Oleh Lizsa Egeham pada 07 Nov 2020, 13:48 WIB
Diperbarui 07 Nov 2020, 15:46 WIB
Hari Pertama Siswa SMA Tempuh UNBK
Perbesar
Seorang siswi SMA 12 Cilenggang melihat kartu pesertanya saat mengikuti UNBK di Serpong, Senin (9/4). UNBK sekolah menengah atas (SMA) dan madrasah aliyah (MA) berlangsung dari 9-12 April 2018. (Merdeka.com/Arie Basuki)

Liputan6.com, Jakarta - Kementerian Agama (Kemenag) memastikan kenaikan dana BOS madrasah sebesar Rp 100.000 per siswa segera cair. Pencairan kenaikan ini sempat tertunda karena refocussing anggaran untuk penanganan Covid-19.

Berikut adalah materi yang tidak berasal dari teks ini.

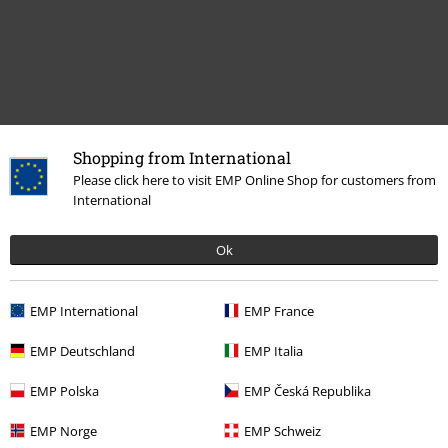
Shopping from International
Meer categorieën. Meer opties.
Please click here to visit EMP Online Shop for customers from
International
Films & Series
Wonen
Films & Series
Disney
Films en tv
Star Wars
Wonen & vrije tijd
Ok
Figuren
Films & Series
Disney
Films en tv
Star Wars
Wonen & vrije tijd
EMP International
EMP France
Funko Pop Star Wars
EMP Deutschland
EMP Italia
Films & Series
Disney
Figuren
EMP Polska
EMP Česká Republika
Films & Series
Disney
Funko Pop!
EMP Norge
EMP Schweiz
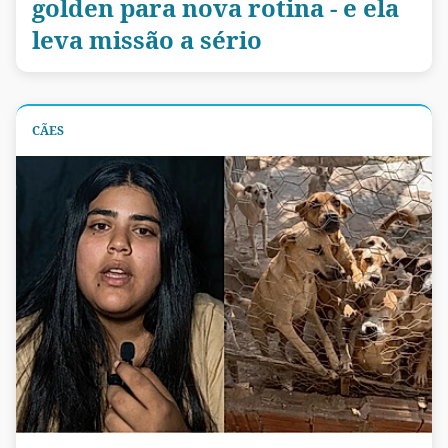
golden para nova rotina - e ela
leva missão a sério
CÃES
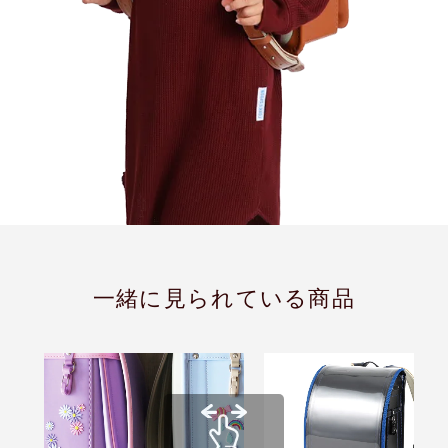
一緒に見られている商品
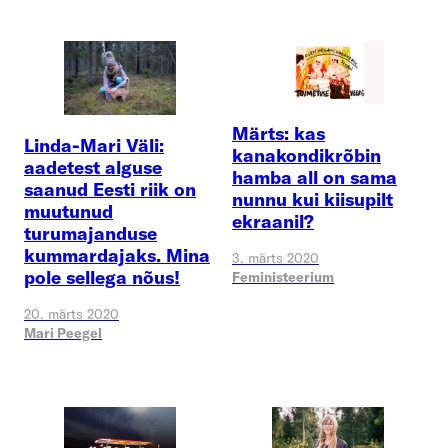
Märts: kas
Linda-Mari Väli:
kanakondikrõbin
aadetest alguse
hamba all on sama
saanud Eesti riik on
nunnu kui kiisupilt
muutunud
ekraanil?
turumajanduse
kummardajaks. Mina
3. märts 2020
pole sellega nõus!
Feministeerium
20. märts 2020
Mari Peegel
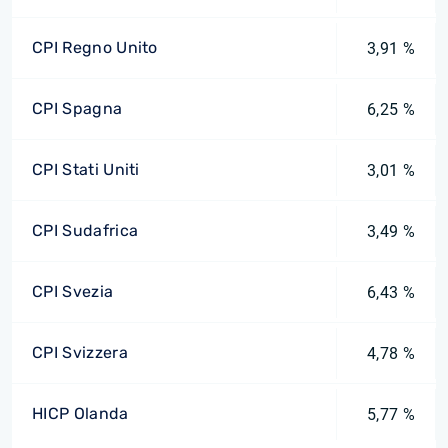
CPI Regno Unito
3,91 %
CPI Spagna
6,25 %
CPI Stati Uniti
3,01 %
CPI Sudafrica
3,49 %
CPI Svezia
6,43 %
CPI Svizzera
4,78 %
HICP Olanda
5,77 %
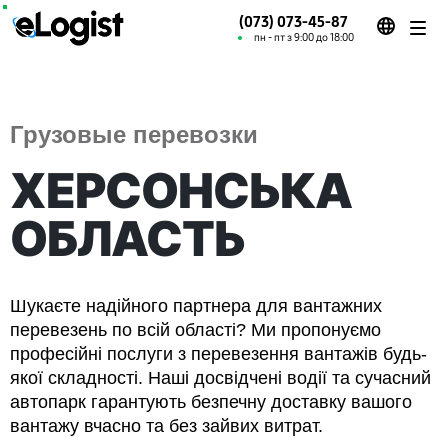
(073) 073-45-87
пн - пт з 9:00 до 18:00
Грузовые перевозки
ХЕРСОНСЬКА
ОБЛАСТЬ
Шукаєте надійного партнера для вантажних
перевезень по всій області? Ми пропонуємо
професійні послуги з перевезення вантажів будь-
якої складності. Наші досвідчені водії та сучасний
автопарк гарантують безпечну доставку вашого
вантажу вчасно та без зайвих витрат.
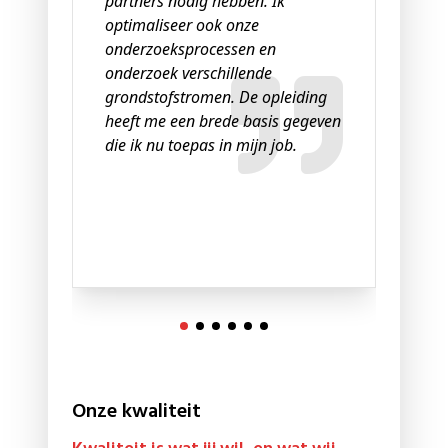
partners nodig hebben. Ik
en 
optimaliseer ook onze
met
onderzoeksprocessen en
onderzoek verschillende
grondstofstromen. De opleiding
heeft me een brede basis gegeven
die ik nu toepas in mijn job.
Onze kwaliteit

Pencairan dana BOS madrasah dijadwalkan terealisasi dalam dua pekan ke depan.

"Semoga dua pekan ke depan sudah bisa dicairkan. Senin depan dilakukan finalisasi penetapan data alokasi" kata Dirjen Pendidikan Islam Kemenag Muhammad Ali Ramdhani dalam siaran persnya, Jakarta, Sabtu (7/11/2020).

Menurut dia, Kemenag mengalokasikan hampir Rp 10 triliun untuk dana BOS di madrasah setiap tahun. Dhani mengatakan pihaknya menerapkan sistem Rencana Kerja dan Anggaran Madrasah berbasis Elektronik (e-RKAM) pada 2021 sebagai upaya membenahi pengelolaan dana BOS.

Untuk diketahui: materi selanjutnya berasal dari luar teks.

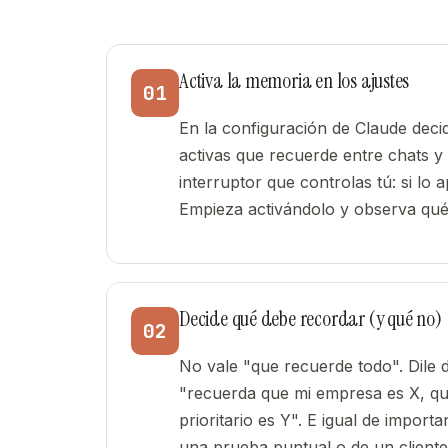
Activa la memoria en los ajustes
01
En la configuración de Claude deci
activas que recuerde entre chats 
interruptor que controlas tú: si lo
Empieza activándolo y observa qué
Decide qué debe recordar (y qué no)
02
No vale "que recuerde todo". Dile d
"recuerda que mi empresa es X, qu
prioritario es Y". E igual de import
una prueba puntual o de un cliente q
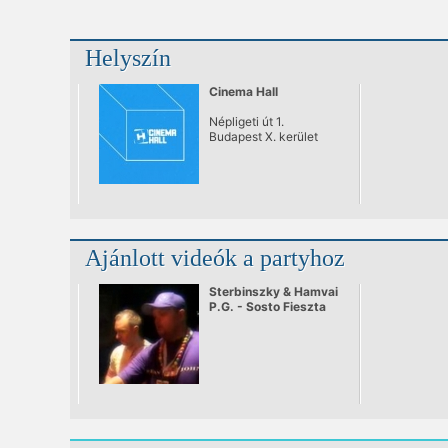
Helyszín
Cinema Hall
Népligeti út 1.
Budapest X. kerület
Ajánlott videók a partyhoz
Sterbinszky & Hamvai
P.G. - Sosto Fieszta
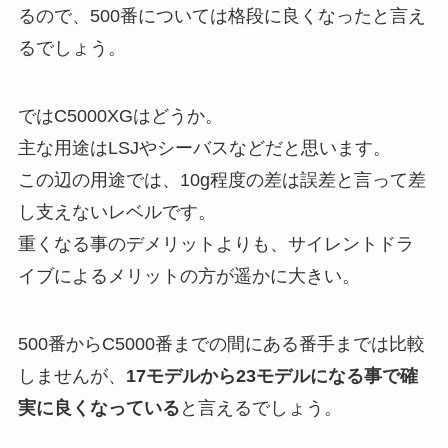
るので、500番については格段に良くなったと言え
るでしょう。
ではC5000XGはどうか。
主な用途はLSJやシーバスなどだと思います。
この辺の用途では、10g程度の差は誤差と言って差
し支えないレベルです。
重くなる事のデメリットよりも、サイレントドラ
イブによるメリットの方が遥かに大きい。
500番からC5000番までの間にある番手までは比較
しませんが、
17モデルから23モデルになる事で確
実に良くなっている
と言えるでしょう。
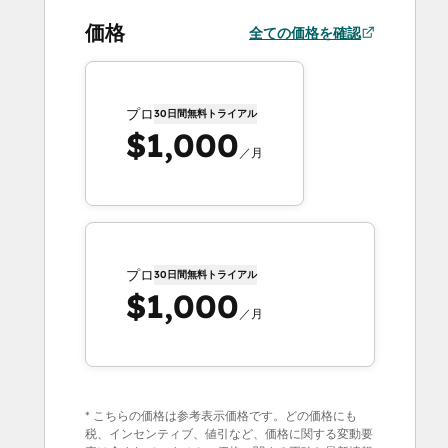
価格
全ての価格を確認
プロ
30日間無料トライアル
$1,000
／月
プロ
30日間無料トライアル
$1,000
／月
* こちらの価格は参考表示価格です。どの価格にも
税、インセンティブ、値引など、価格に関する変動要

"Penerapan e-RKAM ini menjadi bagian dari implementasi Proyek Reformasi Kualitas Pendidikan Madrasah yang akan berlangsung selama lima tahun, dari 2020 hingga 2024," jelasnya.

Direktur Kurikulum, Sarana, Kelembagaan, dan Kesiswaan (KSKK) Madrasah Ahmad Umar menambahkan, terobosan lain yang akan dilakukan Kemenag adalah mengubah skema penyaluran dana Bantuan Operasional Sekolah (BOS) bagi madrasah swasta. Mulai tahun depan, skema penyaluran BOS madrasah swasta akan dilakukan secara terpusat, tidak lagi melalui Kanwil Kemenag Provinsi atau Kankemenag Kab/Kota.

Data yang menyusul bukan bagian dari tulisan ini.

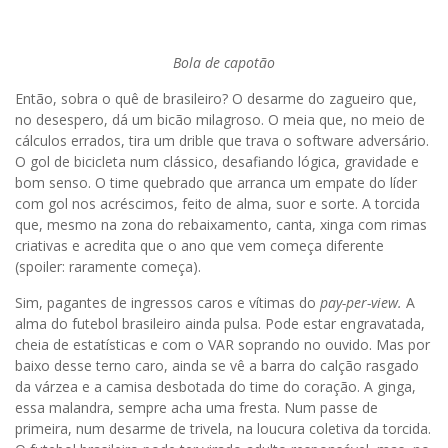
Bola de capotão
Então, sobra o quê de brasileiro? O desarme do zagueiro que,
no desespero, dá um bicão milagroso. O meia que, no meio de
cálculos errados, tira um drible que trava o software adversário.
O gol de bicicleta num clássico, desafiando lógica, gravidade e
bom senso. O time quebrado que arranca um empate do líder
com gol nos acréscimos, feito de alma, suor e sorte. A torcida
que, mesmo na zona do rebaixamento, canta, xinga com rimas
criativas e acredita que o ano que vem começa diferente
(spoiler: raramente começa).
Sim, pagantes de ingressos caros e vítimas do
pay-per-view.
A
alma do futebol brasileiro ainda pulsa. Pode estar engravatada,
cheia de estatísticas e com o VAR soprando no ouvido. Mas por
baixo desse terno caro, ainda se vê a barra do calção rasgado
da várzea e a camisa desbotada do time do coração. A ginga,
essa malandra, sempre acha uma fresta. Num passe de
primeira, num desarme de trivela, na loucura coletiva da torcida.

"Mulai tahun 2021, kita akan ubah skema. Penyaluran BOS madrasah swasta akan dilakukan secara terpusat. Untuk BOP Raudlatul Athfal dan BOS madrasah negeri, tetap melalui satuan kerja masing-masing," ujar Umar.

 

2 dari 3 halaman

Lebih Fleksibel

Umar menjelaskan perubahan skema ini agar proses realokasi anggaran BOS madrasah swasta lintas Kankemenag bahkan Kanwil dapat lebih fleksibel. Sebab, anggaran BOS madrasah swasta disusun berdasarkan data perencanaan tahun sebelumnya. Data tersebut belum mencakup peserta didik baru yang diterima madrasah pada tahun berjalan.

Akibatnya, terkadang ada daerah yang alokasi anggaran BOS bagi siswa baru madrasah swasta lebih banyak dari jumlah siswa baru yang diterima, sehingga alokasi anggarannya berlebih atau surplus. Sementara, di daerah lain siswa baru yang diterima jauh lebih banyak dari alokasi anggaran BOS yang tersedia sehingga kurang.

"Kondisi ini akan lebih mudah proses realokasinya jika dilakukan secara terpusat," ucapnya.

"Sebagai bagian dari program REP-MEQR, Pak Dirjen juga sudah mencanangkan pengembangan EMIS sehingga tahun depan diharapkan datanya sudah real time," sambung Umar.